Given the spread of the H1N1 virus, particularly the cases that have appeared on college campuses over the past couple of weeks, it is important that you remain informed and minimize the opportunity for infection. We have not had cases on campus yet. But as you work hard to balance your academic work, extracurricular activities, and well-being, I encourage you to follow these key tips to help maintain your good health:

I. Preventive Care

  • *Wash your hands*: Washing hands at least 3 times a day is one of the most effective ways to help reduce the risk of getting sick. We can see as much as a 50% reduction in the spread of the virus if the entire community simply follows this one rule. Please wash your hands frequently throughout the day.
  • *Cover your mouth and nose when coughing or sneezing*: Preferably, you should use a tissue, but if you don't have a tissue, use your upper sleeve, not your hands. Put all used tissues directly into the wastebasket. Clean your hands afterward.
  • *Get plenty of rest, eat well, exercise, and drink fluids*: Sleep and diet are huge contributors to keeping your immune system functioning well, as is staying hydrated. Do all that you can to build your immune system so it can fend off illness.
  • *Prepare a Flu Kit*:  As recommended by the American College Health Association, this includes a thermometer and supplies of Tylenol or Advil, tissues, bottled water, hand sanitizer, and cough suppressant.
  • *Arrange to have a "Flu Buddy"*: Especially if you live in a single, designate a friend who can deliver medicine, meals, or other supplies you may need if it is recommended that you stay in your room.

II. Vaccines   

  • *Seasonal Flu Vaccine*: The seasonal flu vaccine will be made available to students in late September/early October, in waves. The first group that we will invite to be vaccinated are those who are in what the CDC determines to be high risk categories-- students with asthma, cardiac problems, on long-term aspirin therapy, have an immune disorder of any kinds, have diabetes, have a neuromuscular disease, or are pregnant. If you are in one of these categories, we encourage you to contact the Health Center when the first round of seasonal flu vaccines are made available.
  • Note: while the seasonal flu vaccine does not appear to offer any direct protection against the H1N1 flu, it is important to realize that the healthier you are, the more able you will be to fight off any virus.
  • *H1N1 Vaccine*: Like the seasonal flu vaccine, the H1N1 vaccine will be available first to students at risk and then to others as soon as possible. We will say more about this vaccine once we get more information from the appropriate governmental agencies.

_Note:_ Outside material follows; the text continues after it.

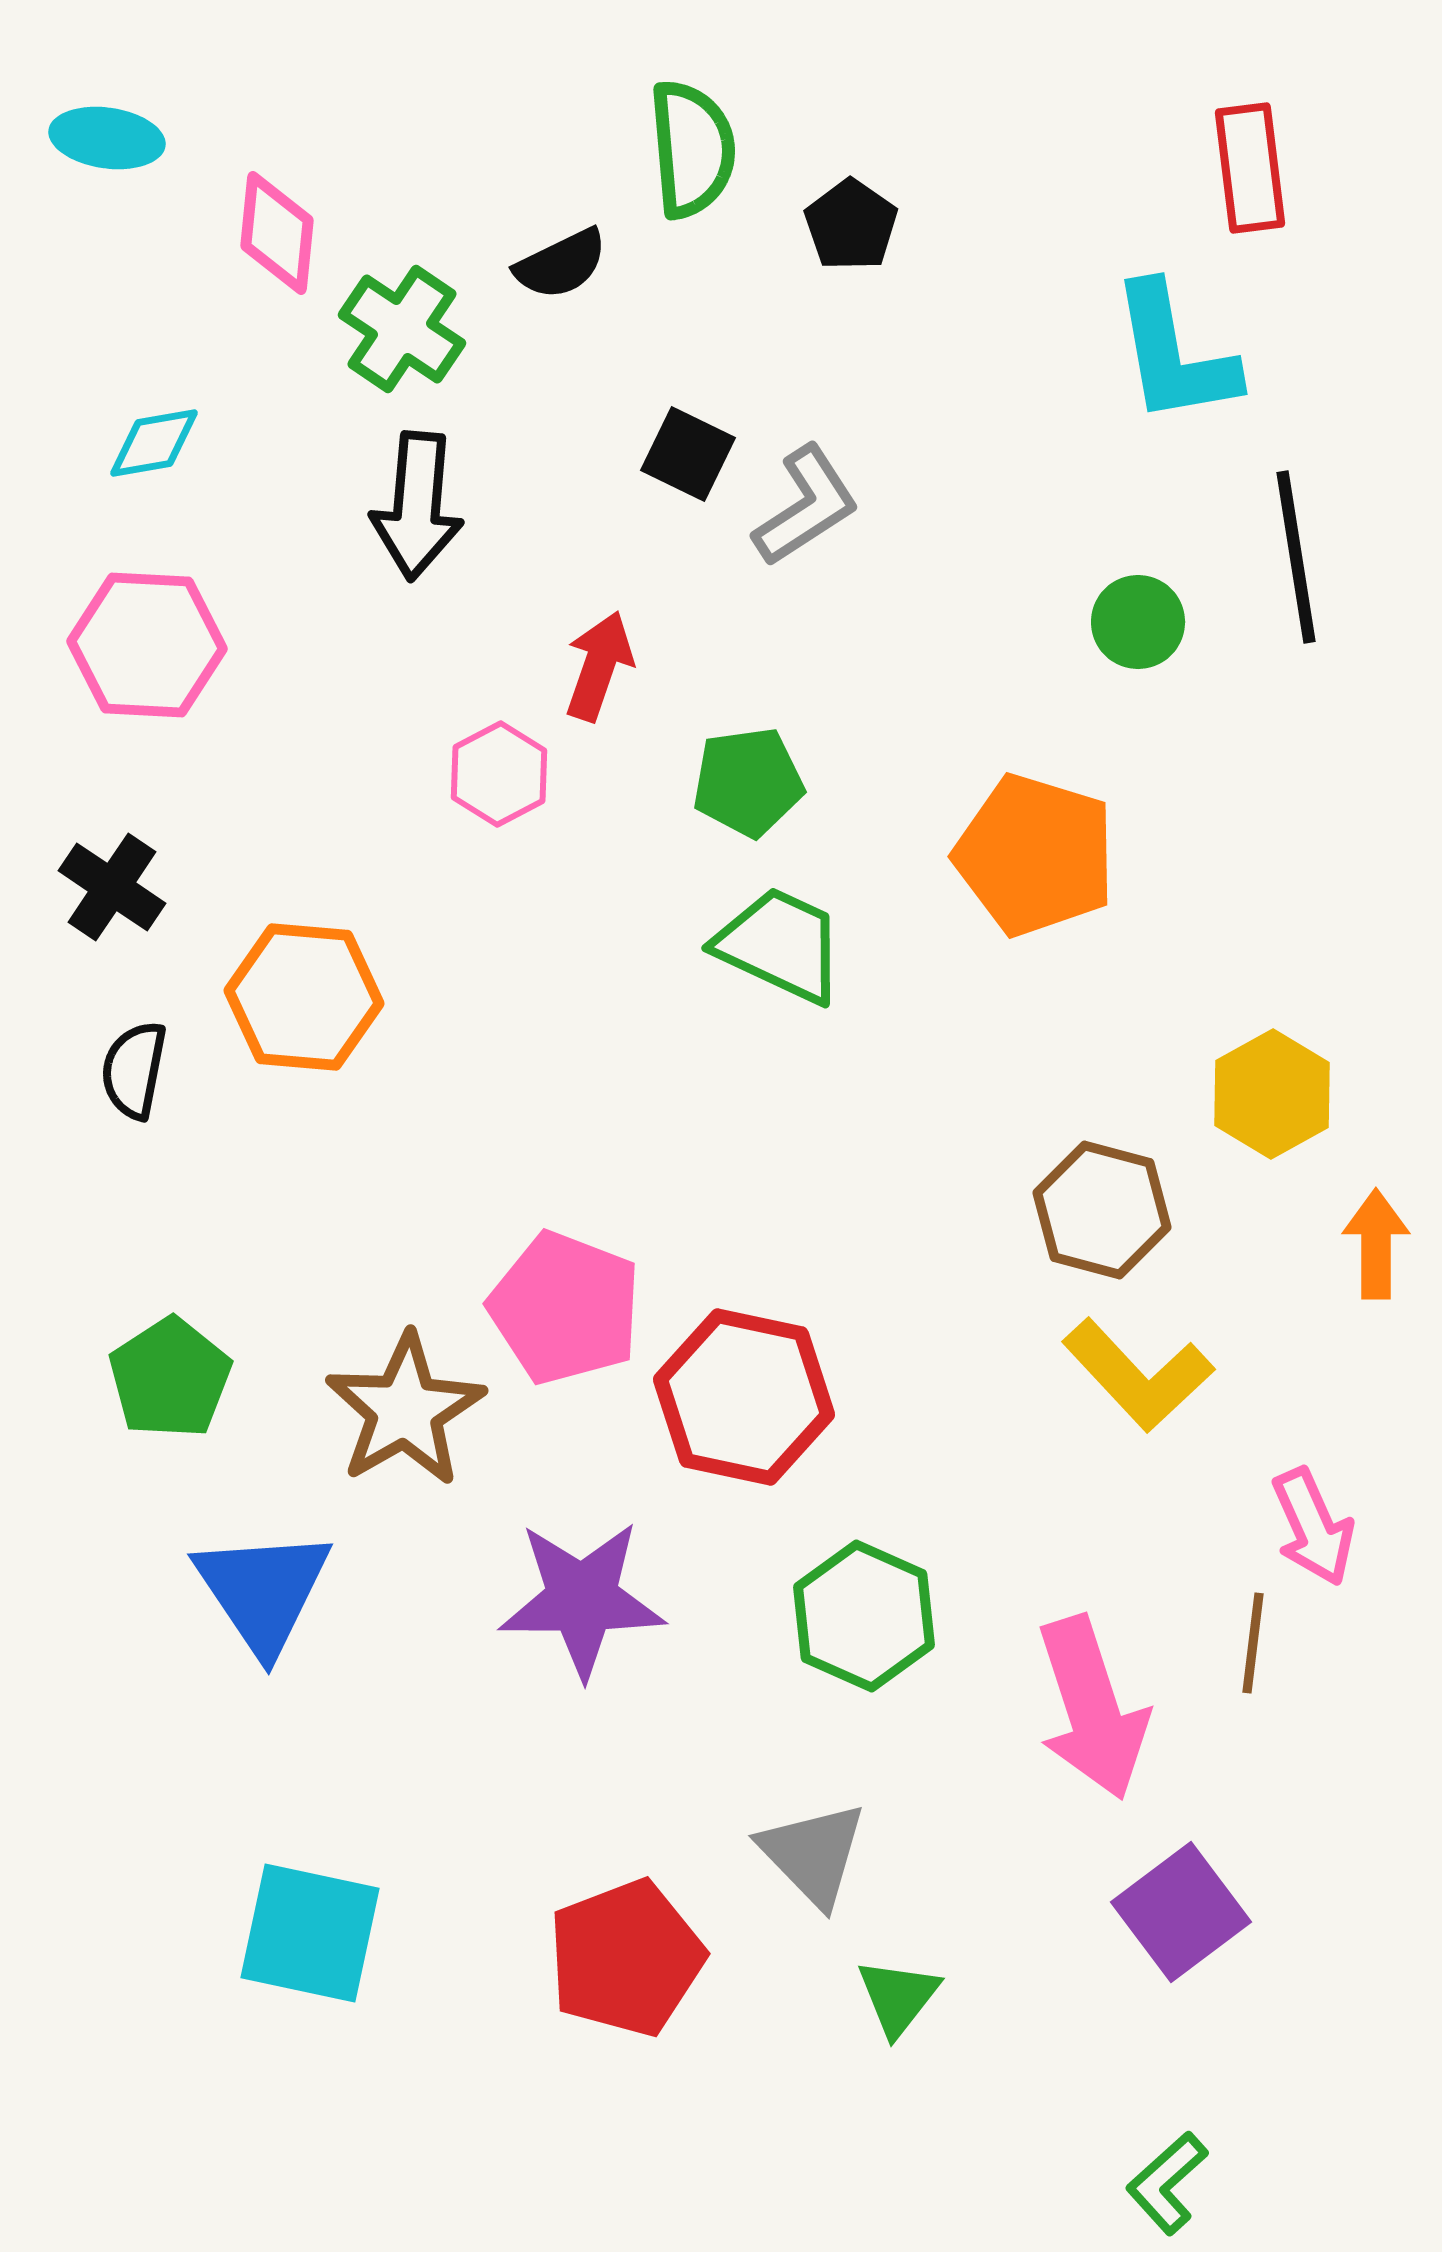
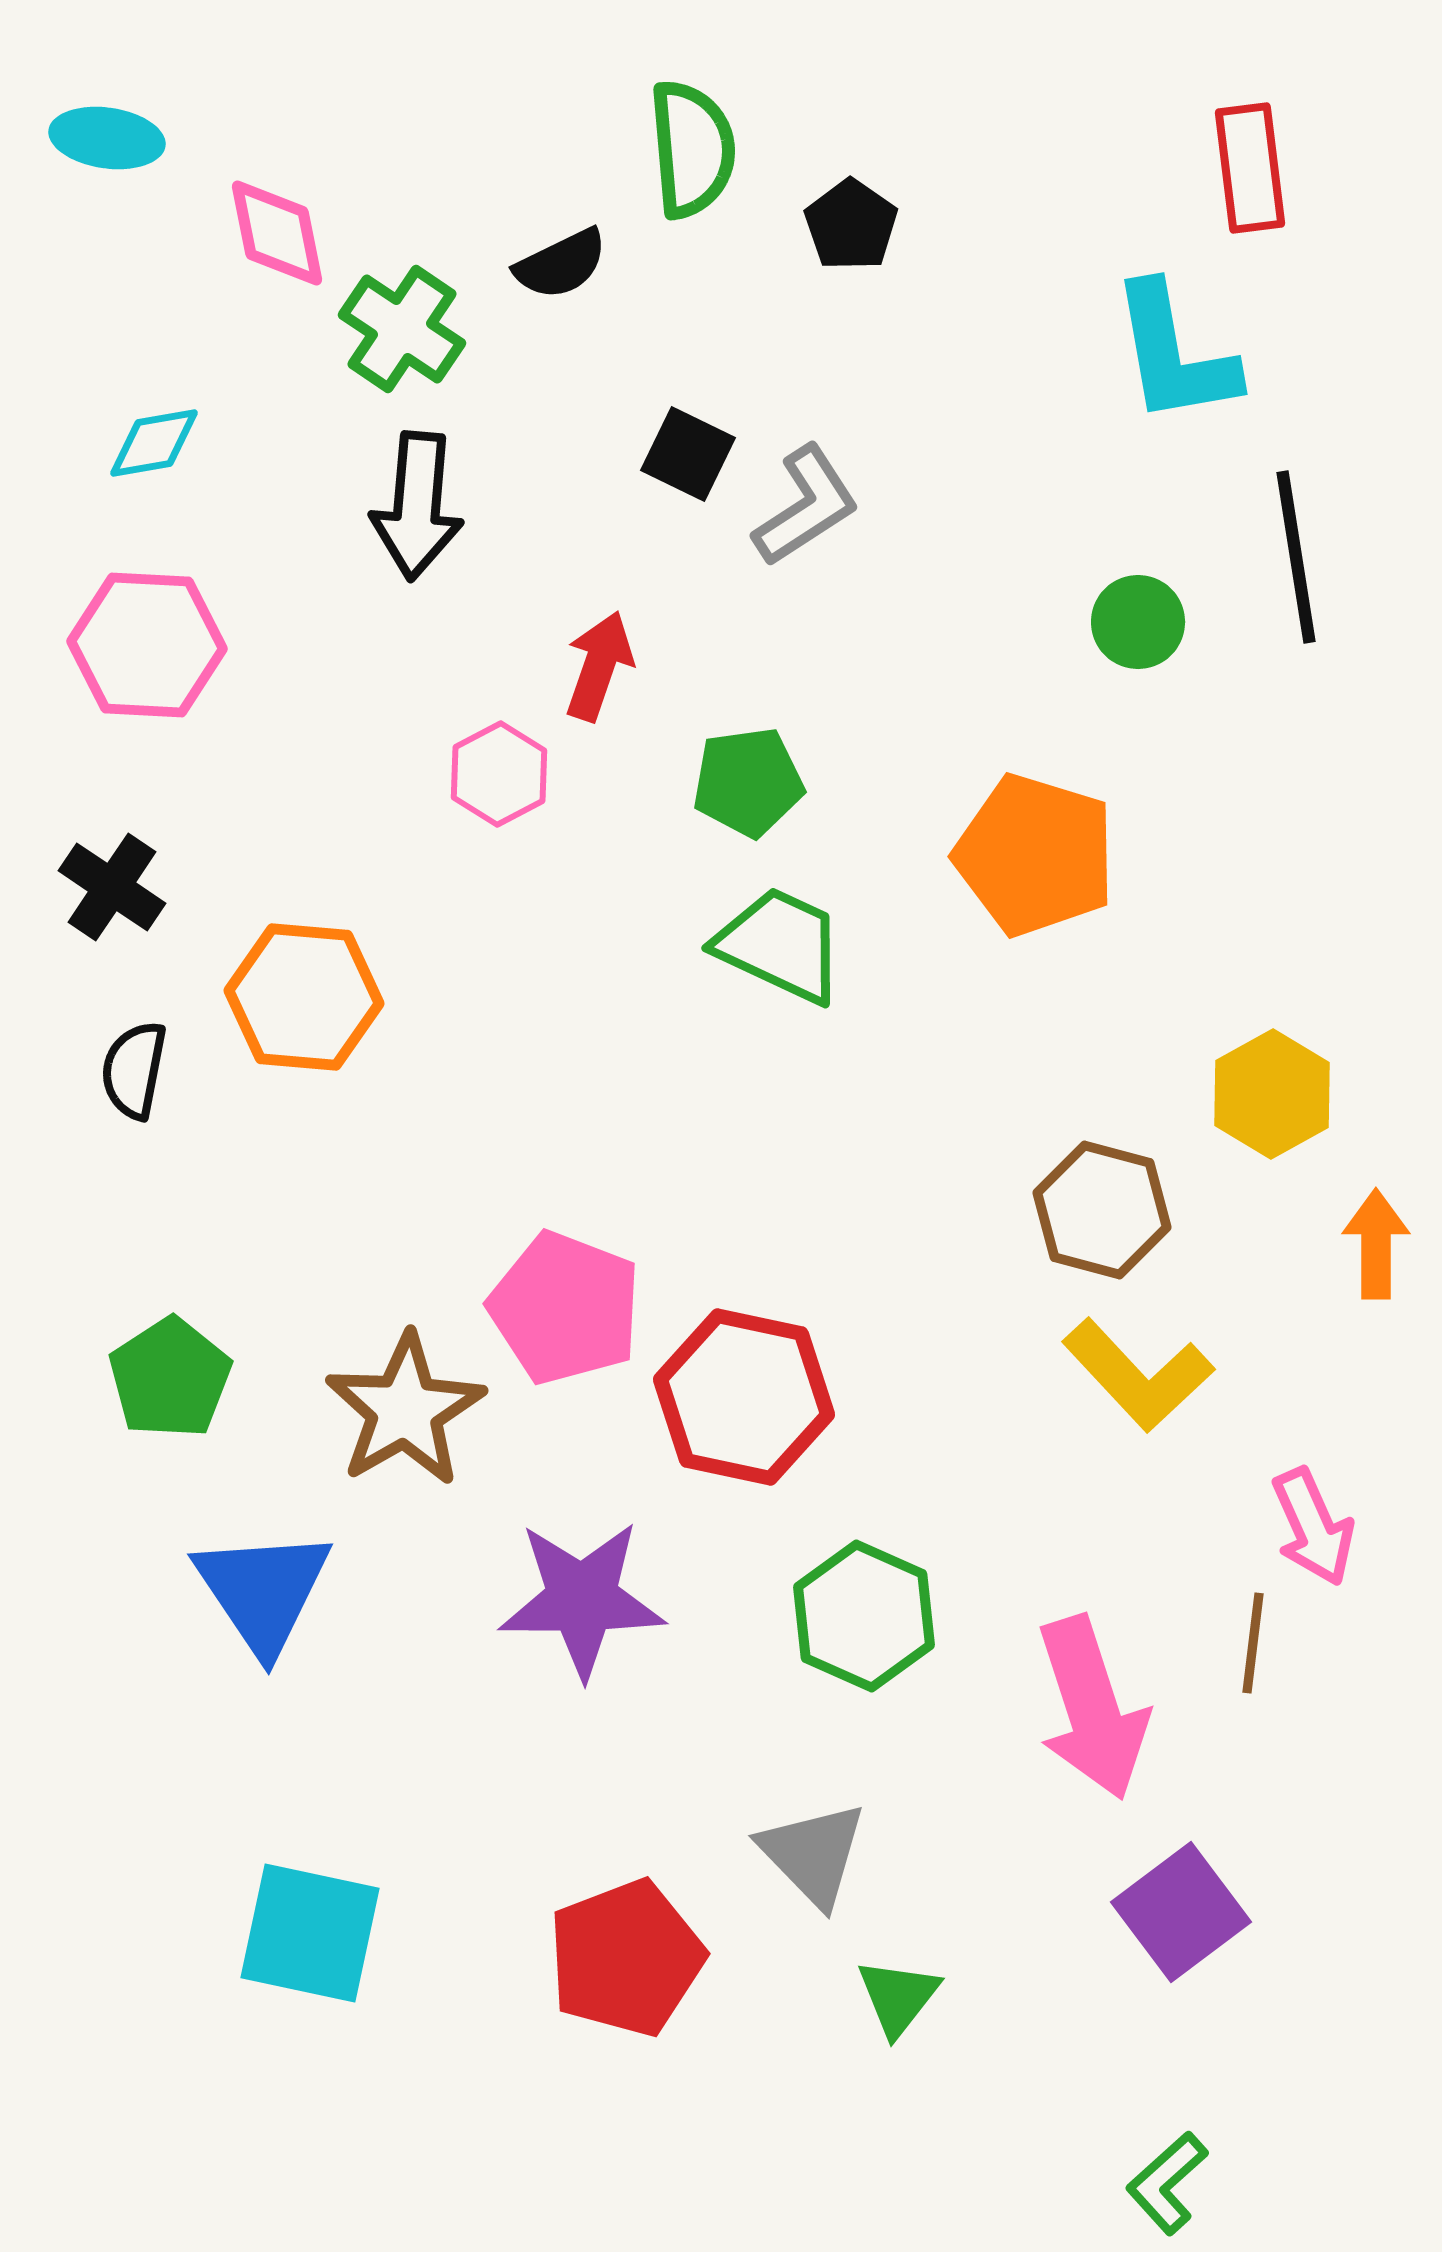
pink diamond at (277, 233): rotated 17 degrees counterclockwise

III. What to do once you feel sick

  • *Call the Health Center: x8058*: The Health Center will first assess your condition over the phone and determine the appropriate course of action. Please call as soon as you feel ill.
  • *Stay home, out of class and public spaces*: Most of you will want desperately to continue working, push through the sickness, and keep going to class. *DON'T.* CALL THE HEALTH CENTER and follow their instructions. If they say to stay in your room, stay out of class, and get rest. PLEASE DO THAT!

You can find more information and advice at:

Worth Health Center - http://www.swarthmore.edu/health.xml

CDC -  http://www.cdc.gov/h1n1flu/

My hope is that by exercising appropriate caution and care, we can work together to minimize the  possibility  of getting H1N1 individually, as well as its impact on campus and the community.